Know your limits: This project was where I understood my limits as a designer working on a time crunch. It also helped me understand that reaching out for help is not only key but encouraged in this industry. It takes a village after all.

Cutting losses: Sometimes a mechanic, concept or design just isn’t working out for a variety of reasons, this project helped me learn that sometimes letting go is better than submitting to sunk cost fallacy.


Creating Concept & Games Research:

  • The idea for this game came from a presentation by two pinball developers in my game history class. They talked about the challenges involved in designing pinball machines. It was really fascinating

  •  It was during this presentation that it occurred to me how similar pinball and brick breaker are on a conceptual level. Both are games where you hit various objects with points and have to maximize your lifetime via the use of a paddle or paddles to bounce the ball back to the objects that need to be hit.

  • During the Q&A portion of the talk, one of the students asked these designers: What do you think of video games based on pinball? The answer surprised me.

  • The designers mentioned that they do not like pinball games much because they do not respect the limitations of pinball, one of which is the use of multiple screens.

  • This gave me an idea: why not make a pinball game that respects these limitations while also taking advantage of the digital format of video games?

  • A few years later, during one of my portfolio classes I decided to act on this idea and began to conduct research into both pinball games and Brick Breaker likes to understand how the current names in the industry replicate these experiences.

  • The first I investigated was naturally pinball. I played several pinball machines in my local area, as well as several pinball machines in Zen Studios’ Pinball FX

  • One of the main boards I studied for this project was Attack from Mars. By Midway (under the Bally label).  I specifically studied how this board used a wide variety of different objects as side objectives for the player to interact with such as the aliens and UFO’s.

  • I was also able to get a good glimpse of how pinball machines would do their curves for natural flow from the top to the bottom end of the board in such a way as to continue play.
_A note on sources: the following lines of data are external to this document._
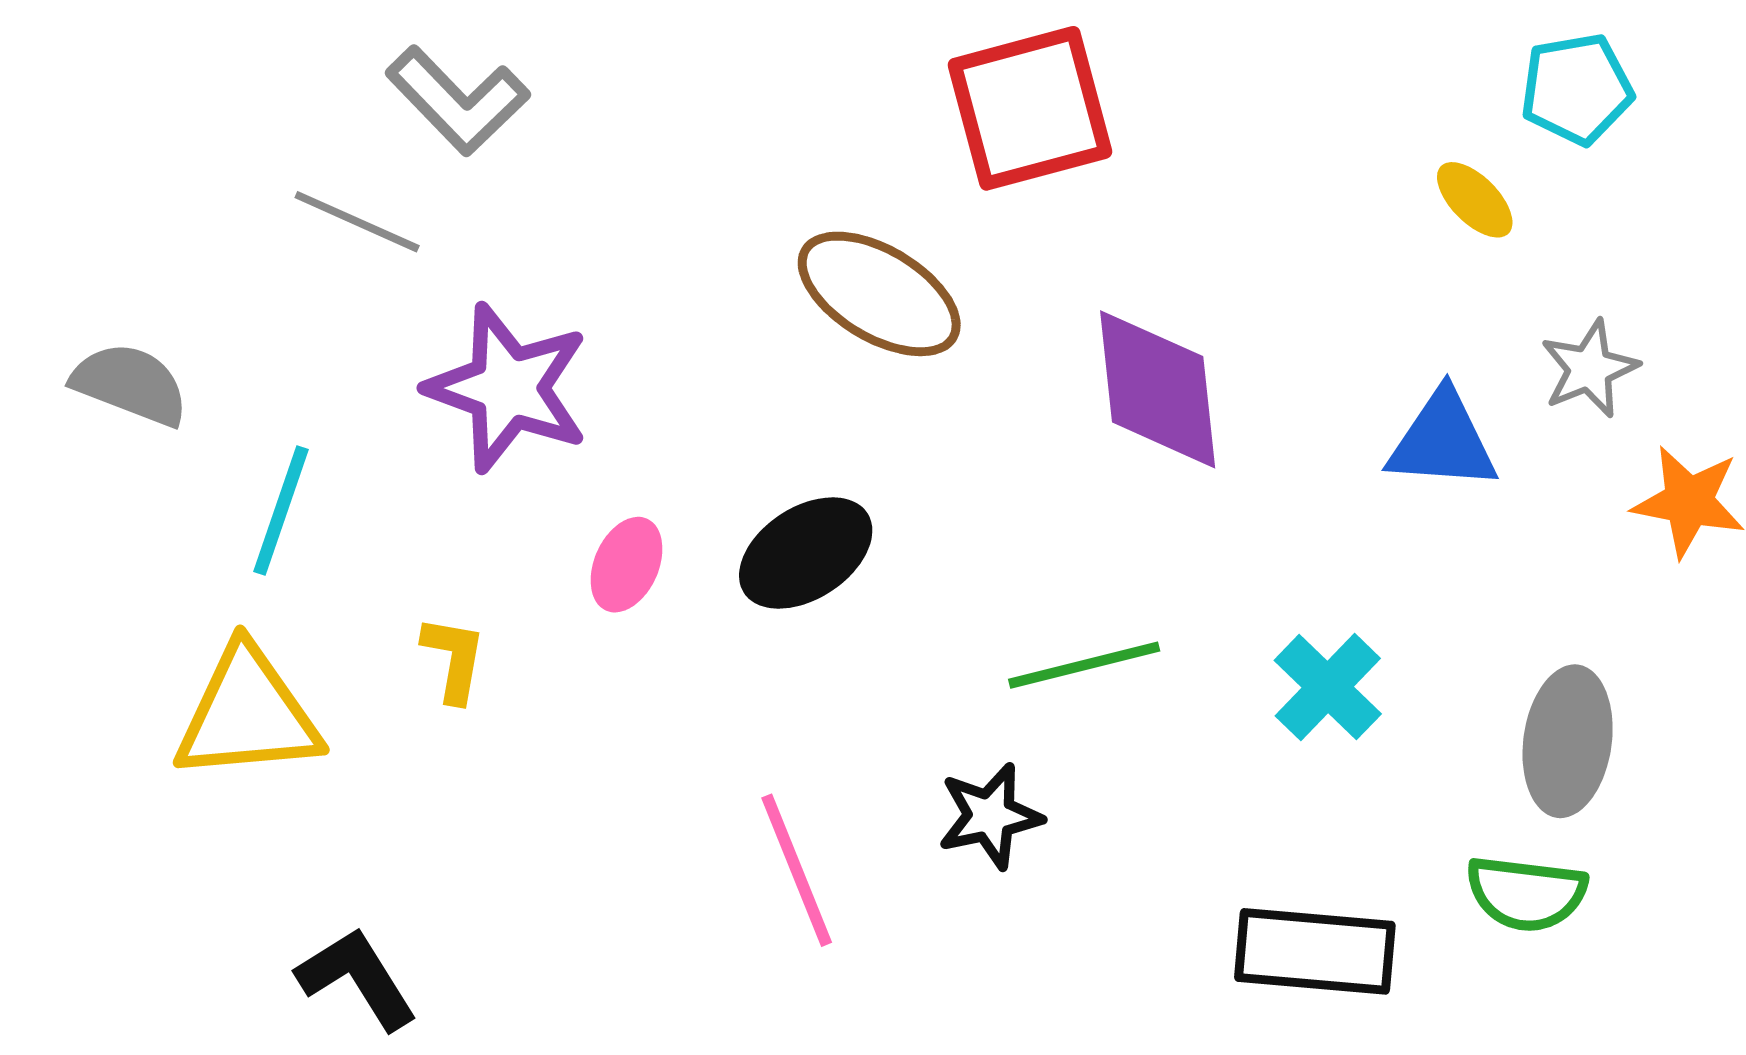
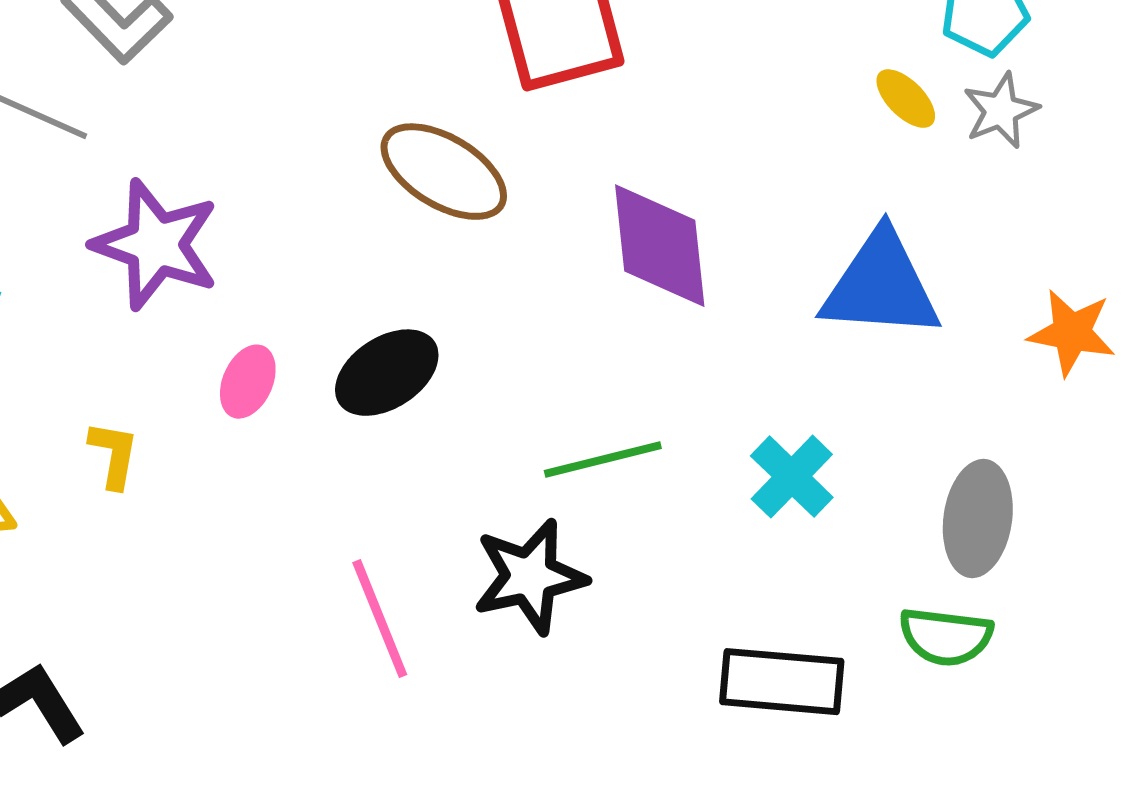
gray star: (1589, 369) -> (1001, 111), moved
blue triangle: (1442, 441) -> (881, 286), size x1.4
black star: (990, 816) -> (530, 577), size x1.4

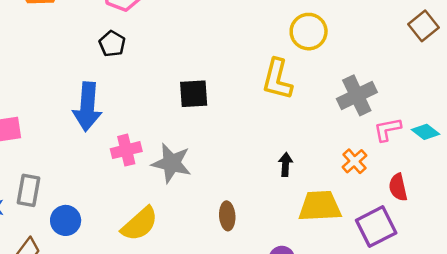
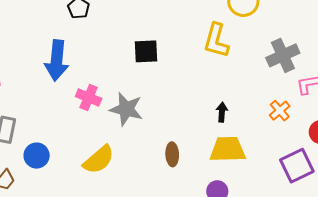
pink cross: (126, 150) -> (89, 97), turned 35
yellow trapezoid: (320, 206) -> (227, 149), moved

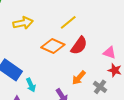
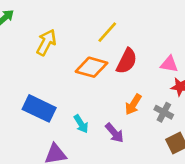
yellow arrow: (23, 23) -> (46, 42), turned -42
cyan arrow: (31, 85) -> (81, 124), moved

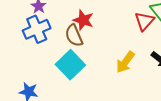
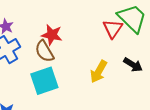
cyan square: (70, 65) -> (44, 81), turned 32

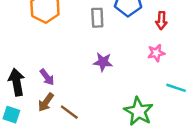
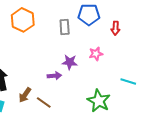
pink star: (156, 53) -> (96, 54), moved
purple arrow: (47, 77) -> (54, 76), moved, turned -56

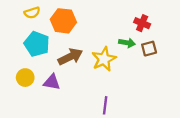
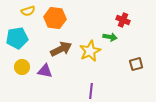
cyan pentagon: (37, 44) -> (17, 38), moved, turned -30
brown square: (149, 49) -> (136, 64), moved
  • Another machine I studied was Black Rose by Midway. I used this machine to study a more unconventional board layout, since Black Rose has several gimmicks that set it apart from its peers.

  • One of these is a special ball launcher at the center of the board that allows the player greater control of the ball upon activation, and a third paddle. Creating additional areas for player interaction.

  • I also studied several other boards such as Medieval Madness, Indiana Jones: The Pinball Adventure, Junk Yard, The Getaway: High Speed II,  The Party Zone, and even some early pinball machines from the 40’s!

  • I also studied Zen Studio’s original digital pinball machines. I found a lot of interesting ideas in these boards; however, I chose to steer clear of them because they felt too square to compare with their real counterparts.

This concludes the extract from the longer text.